TASK PROMPT.
From the line containing "CREATE A REVIEW" to the last line of the records below, transcribe everything exactly, pictures excluded.
────────────────────
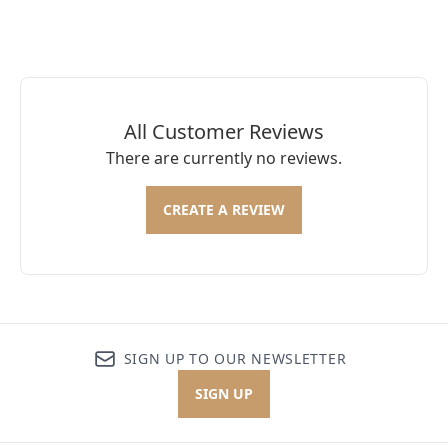
All Customer Reviews
There are currently no reviews.
CREATE A REVIEW
SIGN UP TO OUR NEWSLETTER
SIGN UP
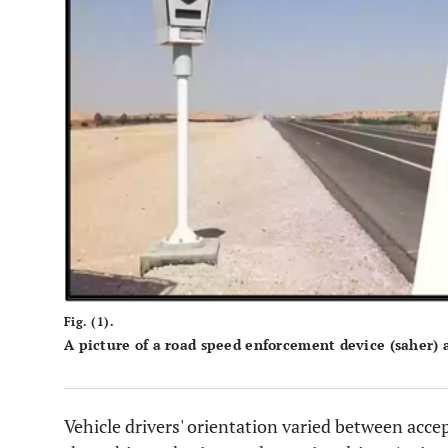
Fig. (1).
A picture of a road speed enforcement device (saher) 
Vehicle drivers' orientation varied between acce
────────────────────
REPLY.
CREATE A REVIEW
SIGN UP TO OUR NEWSLETTER
SIGN UP
Fig. (1).
A picture of a road speed enforcement device (saher) 
Vehicle drivers' orientation varied between acce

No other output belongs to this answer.